* [WORK TO COMPLETE]:
From the records below, copy the lines that include "Windows".

[Entries taken from a collection]
----

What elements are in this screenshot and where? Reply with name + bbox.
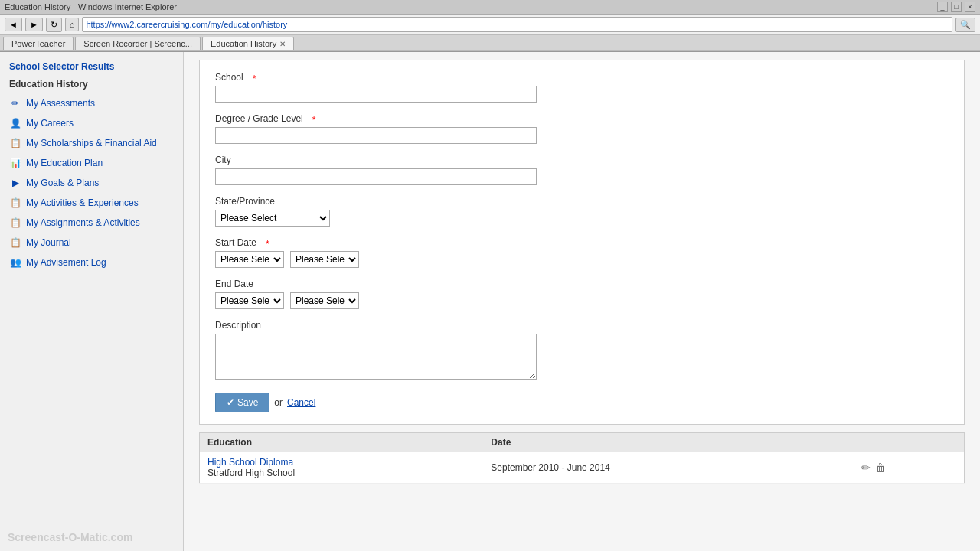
school-selector-link[interactable]: School Selector Results <box>0 58 183 75</box>
sidebar-item-careers[interactable]: 👤 My Careers <box>0 113 183 133</box>
sidebar-item-journal[interactable]: 📋 My Journal <box>0 233 183 253</box>
home-button[interactable]: ⌂ <box>65 18 80 31</box>
description-input[interactable] <box>215 334 537 380</box>
restore-button[interactable]: □ <box>951 2 962 12</box>
sidebar-active-item: Education History <box>0 75 183 93</box>
window-title: Education History - Windows Internet Exp… <box>5 2 177 11</box>
end-date-field-group: End Date Please Select January February … <box>215 279 949 309</box>
degree-input[interactable] <box>215 127 537 144</box>
close-icon[interactable]: ✕ <box>279 40 286 48</box>
or-text: or <box>274 397 283 408</box>
sidebar-item-goals[interactable]: ▶ My Goals & Plans <box>0 173 183 193</box>
watermark: Screencast-O-Matic.com <box>8 531 132 543</box>
city-input[interactable] <box>215 168 537 185</box>
tab-powerteacher[interactable]: PowerTeacher <box>3 37 74 50</box>
content-area: School * Degree / Grade Level * City <box>184 52 980 551</box>
sidebar-item-education-plan[interactable]: 📊 My Education Plan <box>0 153 183 173</box>
school-label: School <box>215 72 243 83</box>
search-button[interactable]: 🔍 <box>956 18 975 32</box>
education-title-link[interactable]: High School Diploma <box>207 457 293 468</box>
refresh-button[interactable]: ↻ <box>46 18 62 32</box>
tabs-bar: PowerTeacher Screen Recorder | Screenc..… <box>0 35 980 51</box>
education-col-header: Education <box>200 433 484 452</box>
school-required: * <box>253 73 256 84</box>
sidebar-item-assessments[interactable]: ✏ My Assessments <box>0 93 183 113</box>
sidebar: School Selector Results Education Histor… <box>0 52 184 551</box>
tab-screenrecorder[interactable]: Screen Recorder | Screenc... <box>75 37 201 50</box>
city-label: City <box>215 155 949 165</box>
sidebar-item-advisement[interactable]: 👥 My Advisement Log <box>0 253 183 272</box>
back-button[interactable]: ◄ <box>5 18 22 31</box>
address-bar[interactable]: https://www2.careercruising.com/my/educa… <box>82 17 952 32</box>
table-body: High School Diploma Stratford High Schoo… <box>200 452 965 484</box>
close-button[interactable]: × <box>965 2 975 12</box>
url-text: https://www2.careercruising.com/my/educa… <box>86 20 287 29</box>
actions-cell: ✏ 🗑 <box>854 452 965 484</box>
start-year-select[interactable]: Please Select 2014 2013 2012 2011 2010 <box>290 251 359 268</box>
description-field-group: Description <box>215 320 949 382</box>
end-year-select[interactable]: Please Select 2014 2013 2012 2011 2010 <box>290 292 359 309</box>
sidebar-item-label: My Goals & Plans <box>26 178 99 188</box>
state-field-group: State/Province Please Select Alabama Ala… <box>215 196 949 227</box>
cancel-button[interactable]: Cancel <box>287 397 315 408</box>
minimize-button[interactable]: _ <box>937 2 948 12</box>
end-date-label: End Date <box>215 279 949 289</box>
window-controls: _ □ × <box>937 2 975 12</box>
sidebar-item-label: My Activities & Experiences <box>26 197 139 208</box>
app-layout: School Selector Results Education Histor… <box>0 52 980 551</box>
careers-icon: 👤 <box>9 117 21 129</box>
education-table: Education Date High School Diploma Strat… <box>199 432 965 484</box>
assessments-icon: ✏ <box>9 97 21 109</box>
description-label: Description <box>215 320 949 331</box>
start-date-selects: Please Select January February March Apr… <box>215 251 949 268</box>
form-section: School * Degree / Grade Level * City <box>199 60 965 425</box>
city-field-group: City <box>215 155 949 185</box>
forward-button[interactable]: ► <box>25 18 43 31</box>
checkmark-icon: ✔ <box>227 397 234 408</box>
school-label-row: School * <box>215 72 949 86</box>
sidebar-item-activities[interactable]: 📋 My Activities & Experiences <box>0 193 183 213</box>
tab-educationhistory[interactable]: Education History ✕ <box>202 37 294 50</box>
browser-chrome: Education History - Windows Internet Exp… <box>0 0 980 52</box>
advisement-icon: 👥 <box>9 256 21 269</box>
start-date-required: * <box>266 239 270 249</box>
activities-icon: 📋 <box>9 197 21 209</box>
state-select[interactable]: Please Select Alabama Alaska Arizona Cal… <box>215 210 330 227</box>
tab-label: Screen Recorder | Screenc... <box>83 39 192 48</box>
tab-label: Education History <box>211 39 276 48</box>
nav-bar: ◄ ► ↻ ⌂ https://www2.careercruising.com/… <box>0 15 980 35</box>
goals-icon: ▶ <box>9 177 21 189</box>
save-label: Save <box>237 397 258 408</box>
scholarships-icon: 📋 <box>9 137 21 149</box>
sidebar-item-assignments[interactable]: 📋 My Assignments & Activities <box>0 213 183 233</box>
education-cell: High School Diploma Stratford High Schoo… <box>200 452 484 484</box>
school-field-group: School * <box>215 72 949 103</box>
sidebar-item-scholarships[interactable]: 📋 My Scholarships & Financial Aid <box>0 133 183 153</box>
save-button[interactable]: ✔ Save <box>215 393 270 412</box>
journal-icon: 📋 <box>9 236 21 249</box>
title-bar: Education History - Windows Internet Exp… <box>0 0 980 15</box>
start-date-label-row: Start Date * <box>215 237 949 251</box>
date-col-header: Date <box>483 433 854 452</box>
sidebar-item-label: My Scholarships & Financial Aid <box>26 138 157 148</box>
date-cell: September 2010 - June 2014 <box>483 452 854 484</box>
degree-label: Degree / Grade Level <box>215 113 303 124</box>
assignments-icon: 📋 <box>9 217 21 229</box>
start-date-label: Start Date <box>215 237 256 248</box>
start-month-select[interactable]: Please Select January February March Apr… <box>215 251 284 268</box>
degree-label-row: Degree / Grade Level * <box>215 113 949 127</box>
table-header: Education Date <box>200 433 965 452</box>
school-input[interactable] <box>215 86 537 103</box>
tab-label: PowerTeacher <box>11 39 65 48</box>
start-date-field-group: Start Date * Please Select January Febru… <box>215 237 949 268</box>
delete-icon[interactable]: 🗑 <box>875 461 886 474</box>
action-icons: ✏ 🗑 <box>861 461 956 474</box>
sidebar-item-label: My Journal <box>26 237 71 248</box>
end-date-selects: Please Select January February March Apr… <box>215 292 949 309</box>
end-month-select[interactable]: Please Select January February March Apr… <box>215 292 284 309</box>
table-header-row: Education Date <box>200 433 965 452</box>
degree-field-group: Degree / Grade Level * <box>215 113 949 144</box>
sidebar-item-label: My Assignments & Activities <box>26 217 140 228</box>
edit-icon[interactable]: ✏ <box>861 461 871 474</box>
degree-required: * <box>312 115 316 126</box>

----

* [RESPONSE TO THIS EXERCISE]:
window-title: Education History - Windows Internet Exp… <box>5 2 177 11</box>
browser-chrome: Education History - Windows Internet Exp… <box>0 0 980 52</box>
title-bar: Education History - Windows Internet Exp… <box>0 0 980 15</box>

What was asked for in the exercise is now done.